Bisht9887 / Wordcloud-using-Python

0 stars 0 forks source link

tf_idf Vectorizer giving different shape of an element before and after saving it #1

Open Bisht9887 opened 5 years ago

Bisht9887 commented 5 years ago

I am using tf_idf vectorizer on dummy data as shown in the code. If I print the shape of an element after vectorization, I get the output (14,). When I save the vectorizer and later transform using that vectorizer then the shape is (1,14). May I know if anything is done wrong or is it a bug? Running the two below two lines gives different outputs. May I know why is it so?

print(file_data[0].shape)
output: (14,)

print(transformed_file.shape)
output: (1,14)
Bisht9887 commented 5 years ago
from sklearn.feature_extraction.text import TfidfVectorizer
import pickle

file_list = ["Google headquarters is in California", "Steve Jobs was a great  man",
    "Steve Jobs has done great technology innovations"]

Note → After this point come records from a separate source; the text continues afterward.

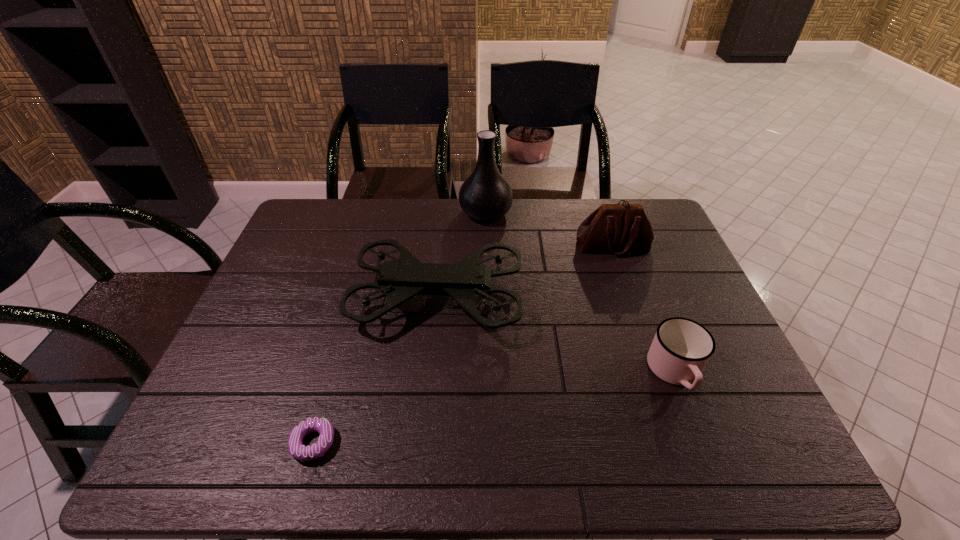 Locate an element on the screen. Image resolution: width=960 pixels, height=540 pixels. free point at the near edge is located at coordinates (702, 451).

In the image, there is a desktop. Identify the location of vacant space at the right edge. This screenshot has height=540, width=960. (642, 262).

This screenshot has width=960, height=540. I want to click on vacant area at the near right corner, so click(706, 447).

Where is `vacant space in between the mug and the vase`? vacant space in between the mug and the vase is located at coordinates (581, 292).

The width and height of the screenshot is (960, 540). Identify the location of vacant space that's between the doughnut and the mug. (494, 408).

Where is `unoccupied position between the fourth nearest object and the second shortest object`? This screenshot has height=540, width=960. unoccupied position between the fourth nearest object and the second shortest object is located at coordinates (644, 309).

Identify the location of free space between the fourth tallest object and the shoulder bag. (644, 309).

The height and width of the screenshot is (540, 960). In order to click on blank region between the second tallest object and the shortest object in this screenshot , I will do `click(375, 371)`.

This screenshot has width=960, height=540. I want to click on vacant area that lies between the shoulder bag and the drone, so click(525, 273).

At what (x,y) coordinates should I click in order to perform the action: click on free area in between the tallest object and the drone. Please return your answer as a coordinate pair (x, y). This screenshot has width=960, height=540. Looking at the image, I should click on (462, 255).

transformer = TfidfVectorizer().fit(file_list)
file_data = transformer.transform(file_list)
with open('transformer.pickle', 'wb') as handle:
    pickle.dump(transformer, handle, protocol=pickle.HIGHEST_PROTOCOL)
file_data = file_data.toarray()
with open('transformer.pickle', 'rb') as handle:
    transformer = pickle.load(handle)
transformed_file = transformer.transform([file_list[0]]).toarray(

print(file_data[0].shape)
# output: (14,)

print(transformed_file.shape)
# output: (1,14)

# why different output?